Osmanlı şehirlerinde kaleler çok yönlü görevler yaparlardı. Van Kalesi, şehri, şehir halkını ve sefer için gerekli malzemenin muhafazası yanında, suç işleyenler için bir çeşit hapishane vazifesi görürdü. Nitekim Nisan 1568'de Tebriz'den gelip Van pazarında Hz. Muhammed'e küfrettiği sabit olan Şükrullah, Van Kalesi'ne hapsedilmişti. Yine Aralık 1577'de şah-kulu Alaeddin, suçundan dolayı Kaleye hapsedilmişti. Van Kalesi'nde kale görevlileri iç hisarda oturmakta olup sayıları şartlara göre değişmekteydi. Nitekim 1577'de Van'dan Erciş Kalesi'ne kale muhafızı gönderilirken, 1635'de Safevilerin Van'ı muhasarası, IV. Sultan Muradın Şark seferi sebepleriyle Van Kalesi'ne 100 nefer cebeci tayin edilmiştir. Kaledeki topçular, topçu başıları tarafından talim ve terbiye görmekteydi. Evliya Çelebi'ye göre yaz-kış tüm hisarlarla beraber Van Kalesi'nde 500 kişi nöbet beklemekte, kolluk tutan ağa ve çavuşların sayıları 24'ü bulmaktaydı. Bir saldırı olduğunda saldırıyı meşale yakmak, mehter çalmak gibi usullerle haber verirlerdi. Kale burcuna yağan karların süpürülmesi Kalede oturan Hıristiyanların göreviydi.

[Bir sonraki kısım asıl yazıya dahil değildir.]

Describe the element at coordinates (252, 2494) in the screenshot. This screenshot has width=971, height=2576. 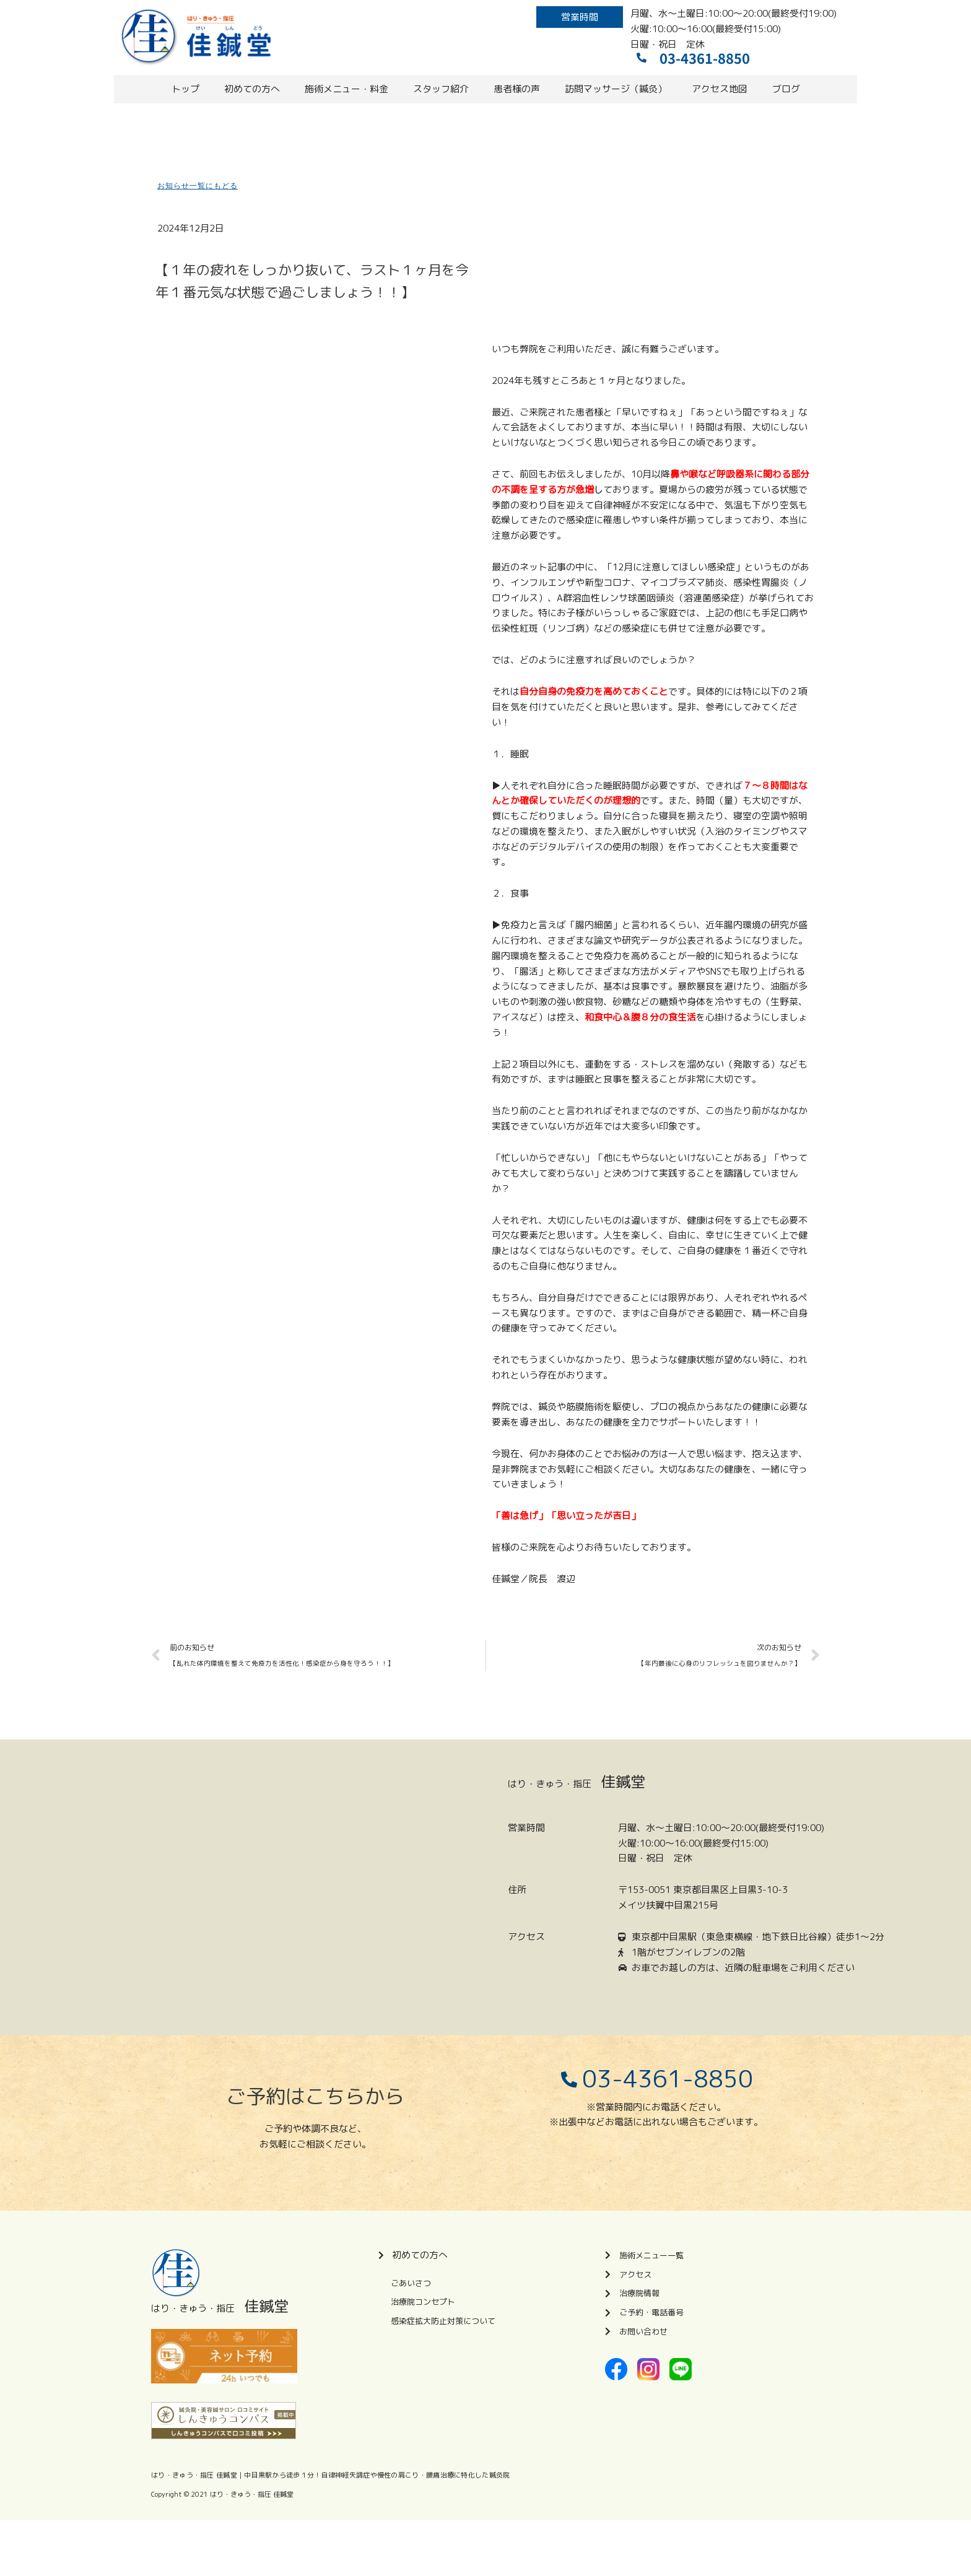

Kaleden Van Gölü'ne yol olup, buradaki iskeleden Erciş, Ahlat ve Adilcevaz'a gemiler işlemekteydi. Kanuni Sultan Süleyman'ın İkinci İran Seferinde, Lütfi Paşanın delaletiyle Van Gölü'nde yapılacak gemilerin inşası Mimar Sinan'a havale olunarak üç kadırga yapılmıştır. Yine bu asırda Urmi Gölü'nde bazı gemilerin yayılması Brodos beyine emrolunmakla Van'dan mimar ve reisler gönderilmesi istenmiştir.
Van Gölü'nde yapılacak gemilerin masrafı ve bu gemilerde çalışacak tayfanın ücretleri bazen Diyarbakır hazinesinden karşılanmaktaydı. Devlete ait bu gemilerin çoğunluğu odun naklinde kullanılmakta olup 1582'de gemi sayısının 7'ye çıkarılmasına çalışılmıştır. Hatta odun naklinde devlete ait gemiler kifayet etmediğinden halkın bu maksat için gemi yapmasına müsaade edilmiştir. Bir arşiv kaydından Van Gölü'nde Hakkari Beyi Zeynel Bey'in de kendi ihtiyacını karşılamak için gemi inşa ettiği anlaşılmaktadır.
XVI. Asırda Osmanlı idaresinde büyük bir inşa faaliyetine mazhar olan Van'da beylerbeylik yapmış kişilerin adlarını taşıyan cami, mescid ve türbelere rastlıyoruz. İç kalede eski bir manastırdan camiye çevrilerek Kanuni Sultan Süleyman tarafından yaptırılan Süleyman Han Cami bu asır eserlerinden olup, minaresi depremde yıkılınca Yeniçeri Ağası Ömer Ağa tarafından tamir ettirilmiştir. Bu asırda Van' ın en büyük cami olup Cami-i Kebir olarak da adlandırılan Ulu Cami, muhtemelen Karakoyunlular'dan Kara Yusuğun ilk saltanatı (1389-1400) yıllarında inşa edilmiştir. 1568'de tamamlanan Hüsrev Paşa Cami, Orta Kapının iç yüzünde, Paşa Sarayı'na yakın olup Van Beylerbeyi Hüsrev Paşa tarafından yaptırılmıştır. Cami, tek kubbeli yapılar grubuna girmekte olup Kurşunlu Camü olarak da anılmaktadır. Camiin etrafında onun adıyla anılan türbe ve medrese bulunmaktadır. Hüsrev Paşa Medresesi'nden başka şehirde şu medreseler bulunmaktadır : Ulu Cami Medresesi, Horhor Medresesi, Tebriz Kapu Medresesi, Abbas Ağa Medresesi ve Kaya Çelebi Medresesi'dir. Yolcuların konaklama ihtiyaçlarını gören Gümüş Hanı, Ahmed Han ve Kapan Han ile halkın temizlik ihtiyaçlarını gördüğü Çarşıbaşında Sultan Hamamı, Çifte Hamamı, Nakışlı Hamamı, Tebriz Kapısı yakınında Çukur Hamamı şehirdeki meşhur içtimai eserlerdendir.17.asırda bağlarda kullanılan suyun vergisi olan mîrâbâ (su öşrü) 26000 akçadır.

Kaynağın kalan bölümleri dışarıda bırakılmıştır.